An unprecedented wealth of data is being generated by large genome/metagenome/epigenetic
projects and other efforts to determine the structure and function of molecular biological systems. This
technical elective will focus on a selection of algorithms and data structures aimed at
the analysis of biomolecular data. In other words, CS 144 is a Data Science class oriented at the analysis of biomolecular data.
Introduces fundamental algorithms and data structures for solving analytical problems in molecular biology and genomics. Includes exact and approximate string matching; sequence alignment; genome assembly; and gene and regulatory motifs recognition.
Note: Credit is awarded for one of the following CS 144, CS 234, or CS 238.
Stefano: Thursday 11-12noon via Zoom ID 918 6420 0042, same password as the lecture
Saleh: Wednesday 11-12noon via Zoom ID 952 6605 3109, same password as the lecture
We will use a Discord server for discussion and questions about CS 144 (and beyond -- religion and politics excluded). The forum will be moderated by the instructor and the TA who will respond to questions, but students are encouraged to help each other via discussion.
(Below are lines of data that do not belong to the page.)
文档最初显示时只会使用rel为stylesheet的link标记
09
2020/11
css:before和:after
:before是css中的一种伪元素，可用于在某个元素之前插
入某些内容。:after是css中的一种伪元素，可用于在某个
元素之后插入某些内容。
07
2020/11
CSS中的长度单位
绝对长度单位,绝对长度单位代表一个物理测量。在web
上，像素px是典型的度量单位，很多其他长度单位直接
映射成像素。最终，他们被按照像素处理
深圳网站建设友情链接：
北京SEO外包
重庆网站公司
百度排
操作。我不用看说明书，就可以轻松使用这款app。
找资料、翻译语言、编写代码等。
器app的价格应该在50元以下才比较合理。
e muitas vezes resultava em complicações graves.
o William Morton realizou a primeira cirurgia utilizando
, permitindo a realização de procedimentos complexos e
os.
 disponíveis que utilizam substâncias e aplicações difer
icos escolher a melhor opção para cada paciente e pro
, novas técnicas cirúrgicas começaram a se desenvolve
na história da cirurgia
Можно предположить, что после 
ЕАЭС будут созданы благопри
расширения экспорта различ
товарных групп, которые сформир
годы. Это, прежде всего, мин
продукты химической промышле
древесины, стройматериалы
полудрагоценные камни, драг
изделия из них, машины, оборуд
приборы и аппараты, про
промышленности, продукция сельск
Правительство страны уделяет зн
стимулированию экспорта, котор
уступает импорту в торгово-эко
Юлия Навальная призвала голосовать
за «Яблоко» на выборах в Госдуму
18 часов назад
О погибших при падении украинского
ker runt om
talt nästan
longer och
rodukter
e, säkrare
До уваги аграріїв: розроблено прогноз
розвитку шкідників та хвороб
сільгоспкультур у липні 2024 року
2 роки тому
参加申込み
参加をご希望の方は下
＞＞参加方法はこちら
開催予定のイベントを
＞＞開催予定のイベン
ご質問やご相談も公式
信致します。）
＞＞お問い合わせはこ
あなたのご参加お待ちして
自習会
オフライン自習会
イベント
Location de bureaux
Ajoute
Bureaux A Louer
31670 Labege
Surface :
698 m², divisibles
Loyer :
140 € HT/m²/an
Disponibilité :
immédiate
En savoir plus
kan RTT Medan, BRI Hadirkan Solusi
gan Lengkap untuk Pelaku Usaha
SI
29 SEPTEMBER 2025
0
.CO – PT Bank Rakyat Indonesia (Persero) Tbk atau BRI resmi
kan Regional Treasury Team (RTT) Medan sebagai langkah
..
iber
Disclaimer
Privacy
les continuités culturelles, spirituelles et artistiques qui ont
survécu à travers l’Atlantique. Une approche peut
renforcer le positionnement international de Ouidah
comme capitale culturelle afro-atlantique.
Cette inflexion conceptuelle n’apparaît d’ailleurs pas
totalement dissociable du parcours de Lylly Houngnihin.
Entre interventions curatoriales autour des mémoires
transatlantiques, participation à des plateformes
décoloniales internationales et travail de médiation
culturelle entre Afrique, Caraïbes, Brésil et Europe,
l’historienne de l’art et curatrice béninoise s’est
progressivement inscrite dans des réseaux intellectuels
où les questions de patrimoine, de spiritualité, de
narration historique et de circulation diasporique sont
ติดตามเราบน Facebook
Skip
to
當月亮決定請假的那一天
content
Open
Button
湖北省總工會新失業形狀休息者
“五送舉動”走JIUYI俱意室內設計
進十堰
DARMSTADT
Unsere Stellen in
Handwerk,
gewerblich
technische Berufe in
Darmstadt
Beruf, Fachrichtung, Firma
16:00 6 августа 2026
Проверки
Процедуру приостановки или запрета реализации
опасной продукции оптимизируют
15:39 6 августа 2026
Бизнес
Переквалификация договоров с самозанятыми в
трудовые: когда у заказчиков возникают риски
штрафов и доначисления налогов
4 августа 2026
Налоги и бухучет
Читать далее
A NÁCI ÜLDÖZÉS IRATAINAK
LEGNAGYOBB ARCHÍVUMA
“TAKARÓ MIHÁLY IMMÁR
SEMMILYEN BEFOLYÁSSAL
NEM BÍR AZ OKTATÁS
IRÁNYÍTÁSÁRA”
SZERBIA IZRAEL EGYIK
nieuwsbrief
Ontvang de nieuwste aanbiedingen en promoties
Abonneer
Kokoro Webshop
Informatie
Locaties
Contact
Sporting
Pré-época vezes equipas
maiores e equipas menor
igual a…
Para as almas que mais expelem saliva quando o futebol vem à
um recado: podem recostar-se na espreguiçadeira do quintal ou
However, assignment specifics should not be discussed. You will receive an invite to the Discord server via email. If you have joined this class later, please check Canvas. Please be respectful.
Intro to molecular and computational biology, including biotech tools (slides)
Space-efficient data structures for sequences
Short read mapping (suffix tries/trees, suffix arrays, B-W transform)
Sequence alignment (global and local), linear space, multiple
Genome assembly, overlap graphs, de Bruijn graphs
Hidden Markov models, Profile HMM, Viterbi and Baum-Welch learning
Motif finding and Gibbs sampling
Construction of evolutionary trees (phylogeny)
Seven/eight individual homework to be developed on JupyterLab (50% of the grade)
One programming project (details TBA) (50% of the grade)
We will not tolerate any kind of cheating in this course. Homework and final project are to be completed on your own. The only external sources allowed are those mentioned above or by the instructor throughout the course. If you have a doubt or question, please just ASK. As per standard UCR policy, you may not submit answers (written or programming) to problem sets that contain material you did not produce yourself for the express purpose of this offering of this course. If I find that you have submitted work that is not your own or is work you submitted in a different course, I will assign you a zero on that assignment (and possibly a zero on the entire course, depending on the severity), and I will forward the case to Student Conduct and Academic Integrity Programs for campus-level consideration.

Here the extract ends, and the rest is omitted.